Saved data entries

──────────

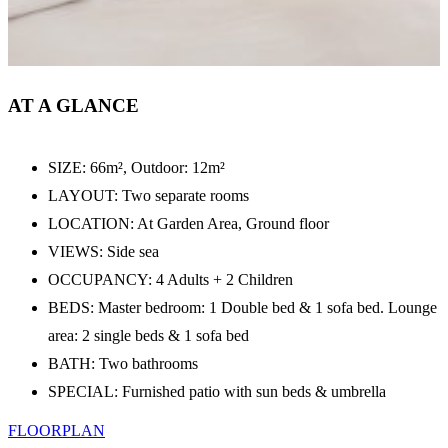
AT A GLANCE
SIZE: 66m², Outdoor: 12m²
LAYOUT: Two separate rooms
LOCATION: At Garden Area, Ground floor
VIEWS: Side sea
OCCUPANCY: 4 Adults + 2 Children
BEDS: Master bedroom: 1 Double bed & 1 sofa bed. Lounge
area: 2 single beds & 1 sofa bed
BATH: Two bathrooms
SPECIAL: Furnished patio with sun beds & umbrella
FLOORPLAN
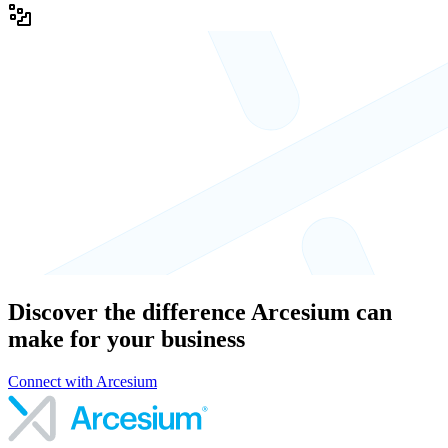
Discover the difference Arcesium can
make for your business
Connect with Arcesium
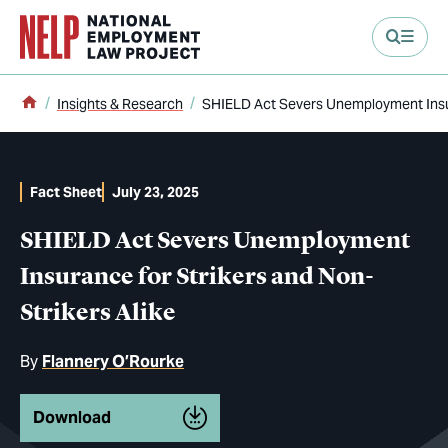
main content
Home
Insights & Research
SHIELD Act Severs Unemployment Insura
Fact Sheet
July 23, 2025
SHIELD Act Severs Unemployment
Insurance for Strikers and Non-
Strikers Alike
By
Flannery O’Rourke
Download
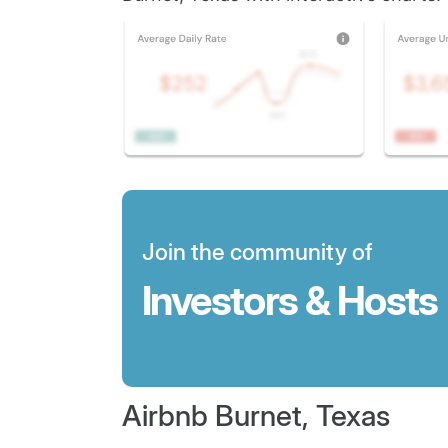
Join the community of
Investors & Hosts
Airbnb Burnet, Texas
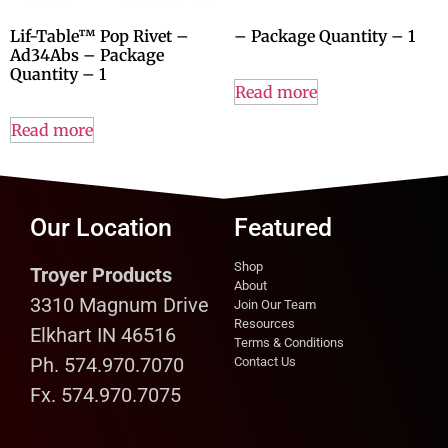
Lif-Table™ Pop Rivet –
– Package Quantity – 1
Ad34Abs – Package
Quantity – 1
Read more
Read more
Our Location
Featured
Shop
Troyer Products
About
3310 Magnum Drive
Join Our Team
Resources
Elkhart IN 46516
Terms & Conditions
Ph. 574.970.7070
Contact Us
Fx. 574.970.7075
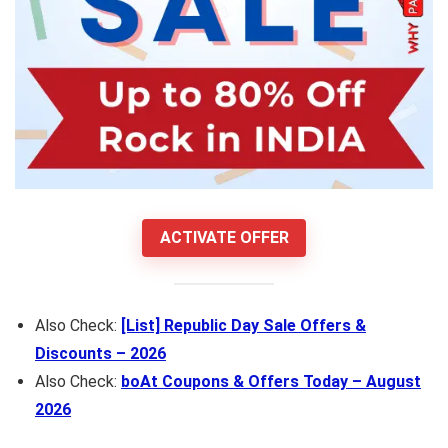
ACTIVATE OFFER
Also Check:
[List] Republic Day Sale Offers &
Discounts – 2026
Also Check:
boAt Coupons & Offers Today – August
2026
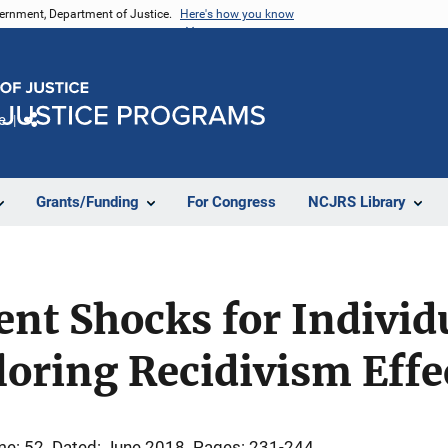
vernment, Department of Justice.
Here's how you know
e
Share
Grants/Funding
For Congress
NCJRS Library
t Shocks for Individu
oring Recidivism Effe
me: 52
Dated: June 2018
Pages: 231-244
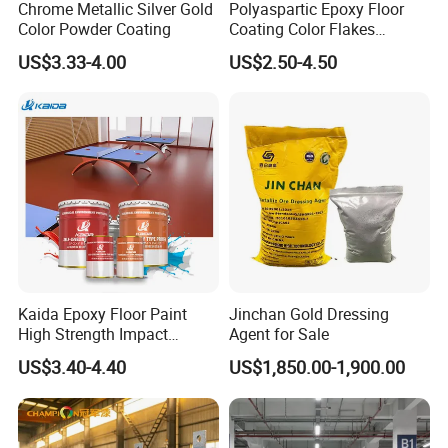
Chrome Metallic Silver Gold
Polyaspartic Epoxy Floor
Color Powder Coating
Coating Color Flakes
Concrete Paint Epoxy Resin
US$3.33-4.00
US$2.50-4.50
for Flooring
Kaida Epoxy Floor Paint
Jinchan Gold Dressing
High Strength Impact
Agent for Sale
Resistance High Quality
US$3.40-4.40
US$1,850.00-1,900.00
Floor Coating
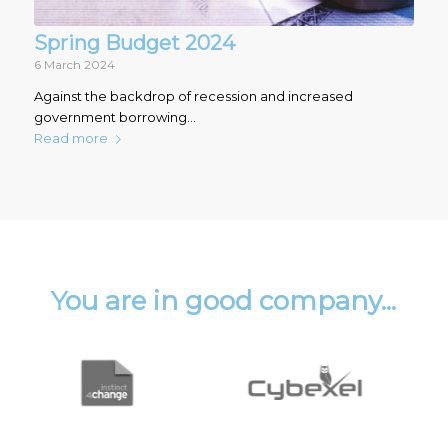
Spring Budget 2024
6 March 2024
Against the backdrop of recession and increased
government borrowing…
Read more
You are in good company...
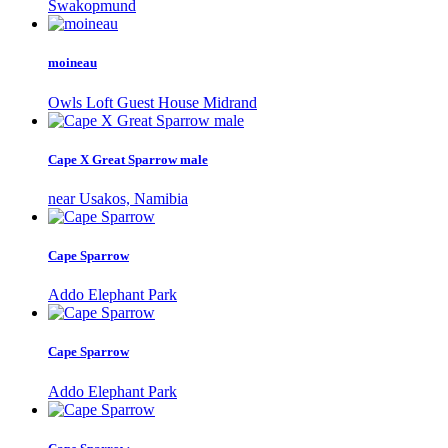
Swakopmund
moineau
Owls Loft Guest House Midrand
Cape X Great Sparrow male
near Usakos, Namibia
Cape Sparrow
Addo Elephant Park
Cape Sparrow
Addo Elephant Park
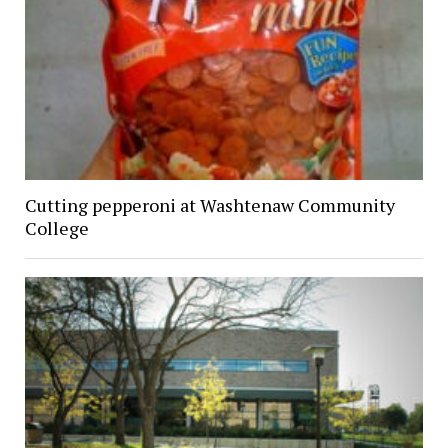
Cutting pepperoni at Washtenaw Community
College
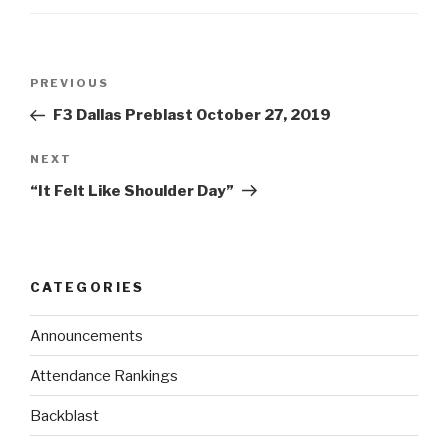
PREVIOUS
F3 Dallas Preblast October 27, 2019
NEXT
“It Felt Like Shoulder Day”
CATEGORIES
Announcements
Attendance Rankings
Backblast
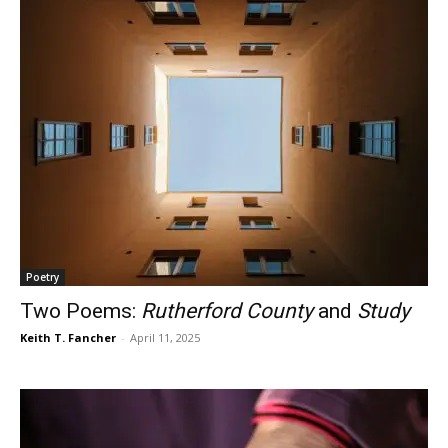
Poetry
Two Poems:
Rutherford County
and
Study
Keith T. Fancher
-
April 11, 2025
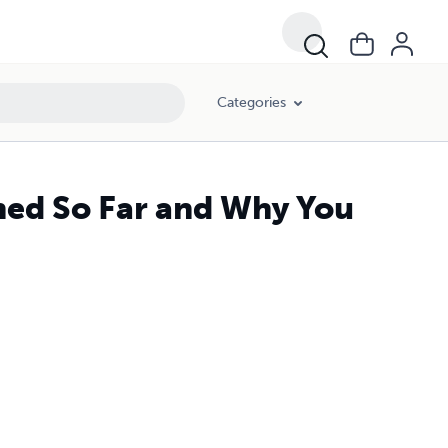
Categories
rned So Far and Why You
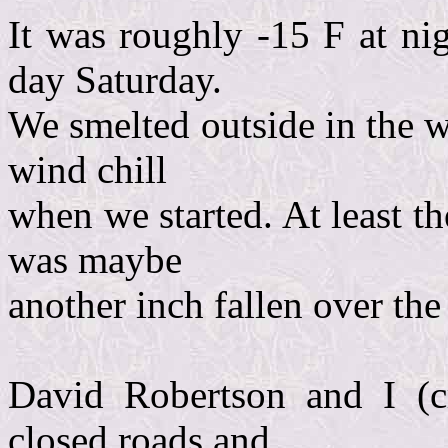
It was roughly -15 F at ni
day Saturday.
We smelted outside in the w
wind chill
when we started. At least t
was maybe
another inch fallen over the
David Robertson and I (c
closed roads and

──────────

_The problem_
Would you please filter the lines above and copy every one that includes "Paint"?

_Solution to the problem_
Concrete Paint Epoxy Resin
Kaida Epoxy Floor Paint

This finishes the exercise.